What is needed:
Write the data below out again in full, exactly as shown.

Record excerpts:
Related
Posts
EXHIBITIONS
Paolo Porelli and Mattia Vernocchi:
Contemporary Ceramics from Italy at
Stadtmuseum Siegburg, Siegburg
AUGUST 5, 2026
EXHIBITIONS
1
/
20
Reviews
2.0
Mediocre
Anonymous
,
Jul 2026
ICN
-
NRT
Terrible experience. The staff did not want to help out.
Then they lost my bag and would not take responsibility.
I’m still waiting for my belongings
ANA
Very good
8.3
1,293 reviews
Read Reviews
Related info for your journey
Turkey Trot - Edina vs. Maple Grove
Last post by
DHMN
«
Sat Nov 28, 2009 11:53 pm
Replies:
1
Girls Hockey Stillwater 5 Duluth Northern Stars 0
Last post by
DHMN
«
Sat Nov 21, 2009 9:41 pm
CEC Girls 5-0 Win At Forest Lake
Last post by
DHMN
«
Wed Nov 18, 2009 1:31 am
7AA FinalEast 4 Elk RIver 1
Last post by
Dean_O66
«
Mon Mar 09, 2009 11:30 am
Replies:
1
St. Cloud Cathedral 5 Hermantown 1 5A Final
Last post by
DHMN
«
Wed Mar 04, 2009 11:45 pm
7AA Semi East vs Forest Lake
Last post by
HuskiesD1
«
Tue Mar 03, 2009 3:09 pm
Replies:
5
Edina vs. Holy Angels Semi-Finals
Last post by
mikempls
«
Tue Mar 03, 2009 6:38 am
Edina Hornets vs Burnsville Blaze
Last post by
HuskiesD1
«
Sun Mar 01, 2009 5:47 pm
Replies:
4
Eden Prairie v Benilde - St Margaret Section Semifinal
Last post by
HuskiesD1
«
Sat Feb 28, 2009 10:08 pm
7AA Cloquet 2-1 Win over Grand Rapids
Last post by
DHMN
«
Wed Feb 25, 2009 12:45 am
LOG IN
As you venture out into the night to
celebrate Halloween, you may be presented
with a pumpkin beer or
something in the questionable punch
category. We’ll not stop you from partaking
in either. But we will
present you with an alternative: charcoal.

Answer:
Related
Posts
EXHIBITIONS
Paolo Porelli and Mattia Vernocchi:
Contemporary Ceramics from Italy at
Stadtmuseum Siegburg, Siegburg
AUGUST 5, 2026
EXHIBITIONS
1
/
20
Reviews
2.0
Mediocre
Anonymous
,
Jul 2026
ICN
-
NRT
Terrible experience. The staff did not want to help out.
Then they lost my bag and would not take responsibility.
I’m still waiting for my belongings
ANA
Very good
8.3
1,293 reviews
Read Reviews
Related info for your journey
Turkey Trot - Edina vs. Maple Grove
Last post by
DHMN
«
Sat Nov 28, 2009 11:53 pm
Replies:
1
Girls Hockey Stillwater 5 Duluth Northern Stars 0
Last post by
DHMN
«
Sat Nov 21, 2009 9:41 pm
CEC Girls 5-0 Win At Forest Lake
Last post by
DHMN
«
Wed Nov 18, 2009 1:31 am
7AA FinalEast 4 Elk RIver 1
Last post by
Dean_O66
«
Mon Mar 09, 2009 11:30 am
Replies:
1
St. Cloud Cathedral 5 Hermantown 1 5A Final
Last post by
DHMN
«
Wed Mar 04, 2009 11:45 pm
7AA Semi East vs Forest Lake
Last post by
HuskiesD1
«
Tue Mar 03, 2009 3:09 pm
Replies:
5
Edina vs. Holy Angels Semi-Finals
Last post by
mikempls
«
Tue Mar 03, 2009 6:38 am
Edina Hornets vs Burnsville Blaze
Last post by
HuskiesD1
«
Sun Mar 01, 2009 5:47 pm
Replies:
4
Eden Prairie v Benilde - St Margaret Section Semifinal
Last post by
HuskiesD1
«
Sat Feb 28, 2009 10:08 pm
7AA Cloquet 2-1 Win over Grand Rapids
Last post by
DHMN
«
Wed Feb 25, 2009 12:45 am
LOG IN
As you venture out into the night to
celebrate Halloween, you may be presented
with a pumpkin beer or
something in the questionable punch
category. We’ll not stop you from partaking
in either. But we will
present you with an alternative: charcoal.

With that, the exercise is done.